Daniel Cohn-Bendit - Early Life in France

Early Life in France

He returned to France in 1966 to study sociology at the University of Nanterre under the supervision of the network society's theorist Manuel Castells. He soon joined the larger and classic nationwide anarchist federation Fédération anarchiste, which he left in 1967 in favour of the smaller and local Groupe anarchiste de Nanterre and the Noir et rouge magazine. Although residing in Paris, he was frequently able to travel back to Germany, where he was notably influenced by the death of Benno Ohnesorg in 1967, and the assault on Rudi Dutschke in April 1968. In this tense context, he invited Karl Dietrich Wolff, leader of the Socialist German Student Union, for a lecture in Paris, which would prove influential to later May events.

In Nanterre, Cohn-Bendit was a leader in claims for more sexual freedom, with actions such as participating in the occupation of the girls' premises, interrupting the speech of a minister who was inaugurating a swimming pool in order to demand free access to the girls' dormitory. This contributed to attracting to him a lot of student supporters later to be called the '22 March Movement', a group characterised by a mixture of Marxist, sexual and anarchist semantics. In the autumn of 1967 rumours of his upcoming expulsion from the university led to a local students' strike, and his expulsion was cancelled. On 22 March 1968 students occupied the administrative offices, and the closing of the university on 2 May helped move the protests to downtown Paris.

From 3 May 1968 onwards, massive student and workers riots erupted in Paris against Charles de Gaulle's government. Cohn-Bendit quickly emerged as a public face of the student protests, along with Jacques Sauvageot, Alain Geismar and Alain Krivine. His "foreign" origins were highlighted by opponents of the student movement, leading to students taking up the chant, "Nous sommes tous des Juifs allemands" ("We are all German Jews").

The French Communist Party leader Georges Marchais described Cohn-Bendit as the "German anarchist Cohn-Bendit" and denounced some student protesters as "sons of the upper bourgeoisie ... who will quickly forget their revolutionary flame in order to manage daddy's firm and exploit workers there". Continued police violence, however, prompted trade unions (and eventually the Communist Party) to support the students, and from 13 May onwards, France was struck by a general strike.

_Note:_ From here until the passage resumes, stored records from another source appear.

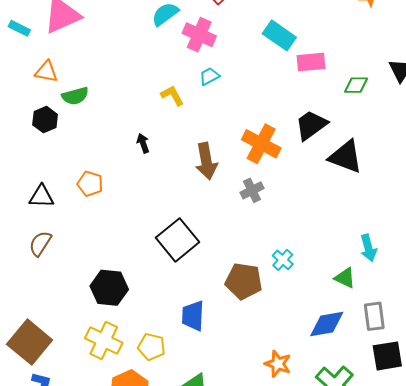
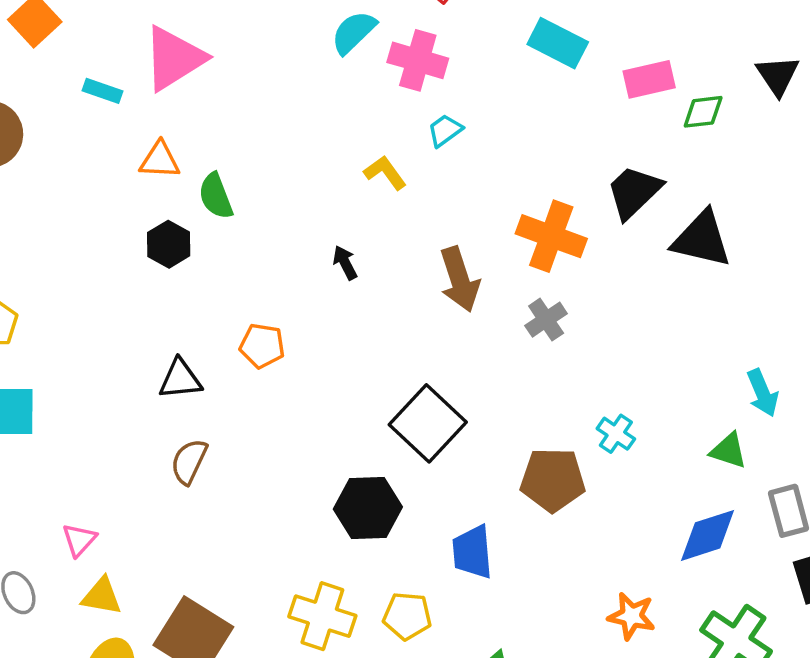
pink rectangle: (311, 62) -> (649, 79), moved
green semicircle: (75, 96) -> (216, 196), turned 92
black hexagon: (109, 288) -> (368, 508), moved

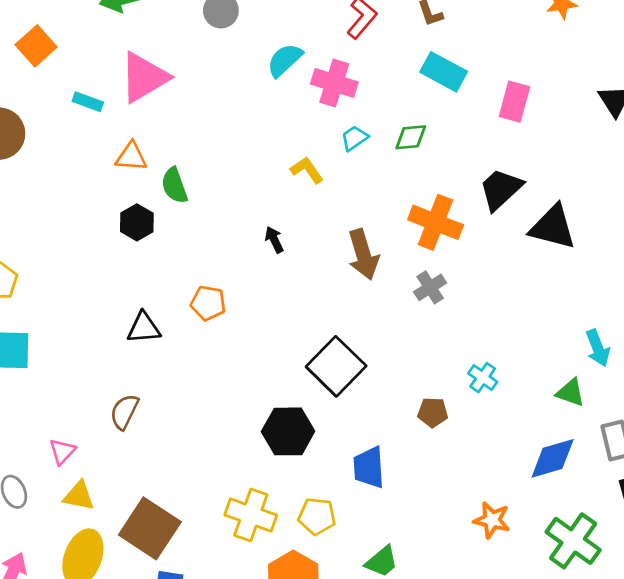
pink rectangle: (649, 79) -> (514, 102), turned -63
green diamond: (703, 112) -> (411, 137), moved
brown semicircle: (189, 461) -> (124, 412), moved
brown pentagon: (553, 480) -> (433, 412), size x0.6

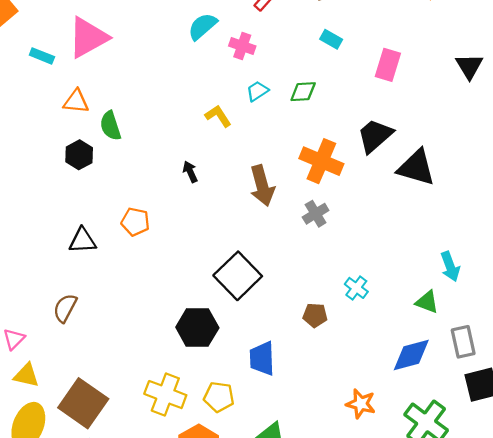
cyan rectangle: (444, 72) -> (331, 39), size x0.6
pink cross: (334, 83) -> (242, 46), size x0.7

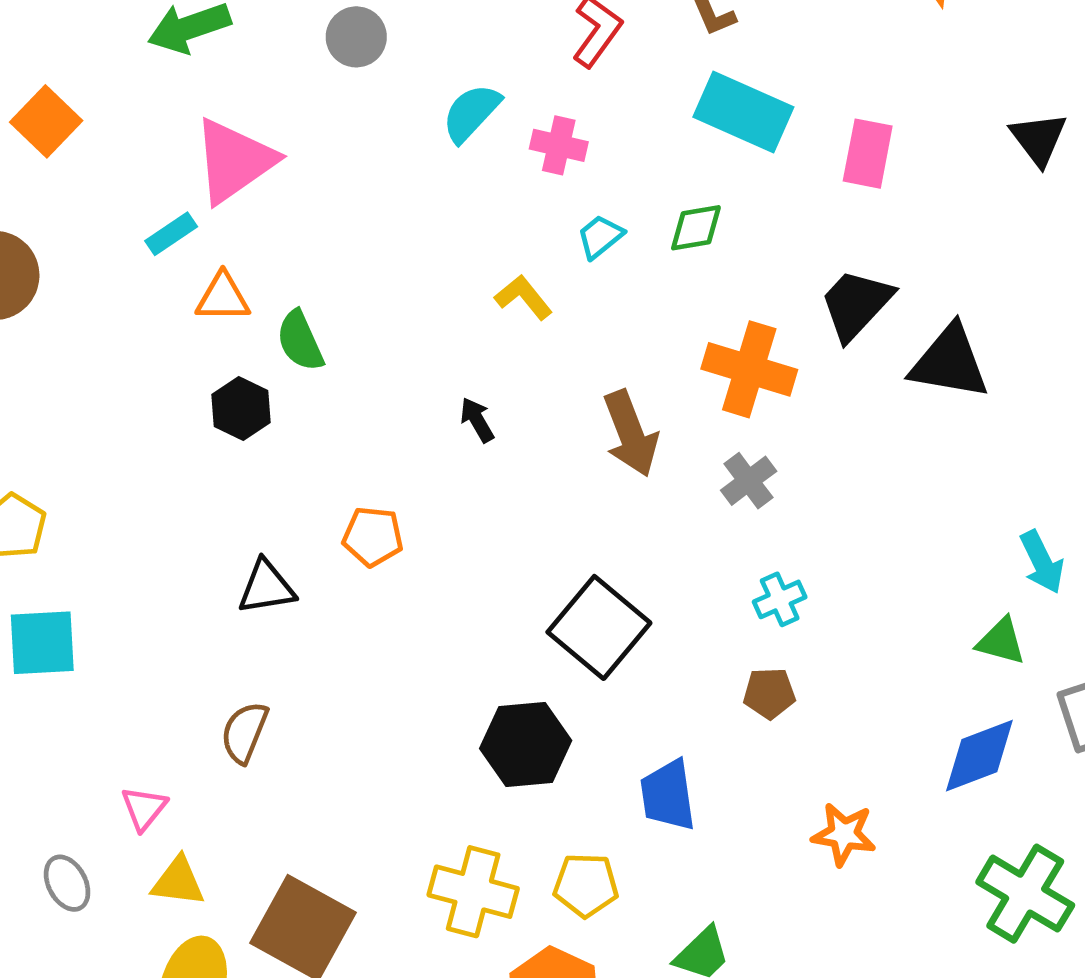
cyan rectangle: (331, 39) -> (743, 112), size x2.0
cyan rectangle: (42, 56) -> (171, 234), moved, turned -50
cyan cross: (356, 288) -> (780, 599), moved, turned 35
orange star: (361, 404) -> (844, 834), moved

However Cohn-Bendit had already retreated on 10 May with a few friends to the Atlantic coast city of Saint-Nazaire, seeing that his Nanterre group had become a minority without political influence in the larger Paris students' movement. Cohn-Bendit's political opponents took advantage of his German passport and had him expelled from Saint-Nazaire to Germany on 22 May as a "seditious alien". On 27 May the Communist-led workers signed the Grenelle agreements with the government; on 30 May supporters of the president organised a successful demonstration; new elections were called and at the end of June 1968 the Gaullists were back in power, now occupying three-quarters of the French National Assembly.

On the whole, Cohn-Bendit had participated little in the May 1968 Paris events, which continued without him, but he had become a legend, which was to be used later in the 1990s upon his return to France.